New Delhi: A controversy erupted today when Union Defence Minister Rajnath Singh at a book launch event said that it was Mahatma Gandhi who had advised Veer Savarkar to apologise to the British government. There are some people who are bent on proving freedom fighter Veer Savarkar a coward. Naturally, the minister’s statement did not sit well with these people.
Zee News Editor-in-Chief Sudhir Chaudhary on Wednesday (October 13) discussed the truth behind Savarkar’s mercy petitions that he wrote to the British government while he served the ‘Kala Pani’ sentence.

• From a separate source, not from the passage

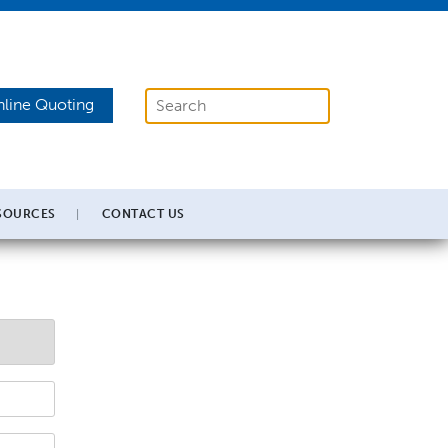
line Quoting
SOURCES
CONTACT US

There are some people who dislike Savarkar and do not want to acknowledge his friendship with Gandhi. They should know that Gandhi wrote an article supporting Savarkar and also appealed to the British for his release.
Veer Savarkar sent a total of 6 mercy petitions to the British government during the punishment of ‘Kala Pani’ out of which five petitions were sent between 1911 and 1919, while one petition was sent in 1920 on the suggestion of Mahatma Gandhi. But some people are arguing that when Mahatma Gandhi came to India from South Africa in the year 1915, how he advised Veer Savarkar to apologise.
Veer Savarkar was first arrested in London in 1909. One of the charges on Savarkar was the abetment to murder of Nashik Collector Jackson. He was also accused of trying to create a war-like situation by instigating a rebellion against the British government. This proves that the British government at that time considered him to be his biggest enemy and he was one of the biggest revolutionaries of India.
After his arrest, he was sent to the Cellular Jail in Andaman and Nicobar Islands in the year 1911, which was then also known as Kala Pani Jail. During this sentence, Veer Savarkar was subjected to terrible torture, after which he wrote the first letter to the British government on 30th August 1911 and pleaded the British to waive his sentence. But after 3 days, his petition was rejected.
After this, on 14th November 1913, he filed another petition in which he assured not to rebel against the British government. However, there is a difference of opinion among historians about whether this letter should be considered only an apology or a war strategy because Savarkar knew that revolution cannot be brought by being imprisoned in jail and that it was important for him to get out.
He served the terrible punishment for 10 years and during this time sent a total of six mercy petitions to the government in 1911, 1913, 1914, 1915, 1918 and 1920.
In 1919, after the first World War, King George V of Britain issued an order, under which all political prisoners in prisons were pardoned. This was a gift to the people of India because during the war many leaders, including Mahatma Gandhi, had taken an oath of allegiance to the British.
Under this order, many prisoners were also released from the Cellular Jail in Andaman, but the British government did not pardon Vinayak Savarkar and his elder brother Ganesh Damodar Savarkar.
After this Savarkar’s younger brother Narayan Rao Savarkar wrote a letter to Mahatma Gandhi on 18 January 1920, which was cited by Vikram Sampath in his book titled ‘Savarkar: Echoes from a Forgotten Past’.
He asked Gandhi’s advice and help in that situation. He wrote that Savarkar had been serving the sentence for almost 10 years and that his health had suffered a lot and his weight has come down to 45 kg.
A week later, Mahatma Gandhi replied to this letter on 25 January 1920. He writes, “I have received your letter. It is difficult to give any advice in this matter. But I will give you a suggestion that you should prepare a detailed petition to prove Vinayak Savarkar to be a political prisoner.” Gandhi said that this could generate public support.
It was only after Mahatma Gandhi’s suggestion that Veer Savarkar sent his sixth and last mercy petition to the British government, which was later rejected like the rest of the petitions.
Gandhi had also written an article in Young India newspaper on 26 May 2020, titled “Savarkar Brothers” calling for his release.
Veer Savarkar remained in jail for a total of 15 years, out of which he spent 10 years in Kala Pani, which was considered the most dreadful prison. Apart from this, he was also under house arrest for 13 years in Ratnagiri district of Maharashtra.
A freedom fighter who spent almost 28 years of his life in such terrible situation for the freedom of the country – Can his patriotism be doubted? But there are some people in the country who are used to playing politics over it.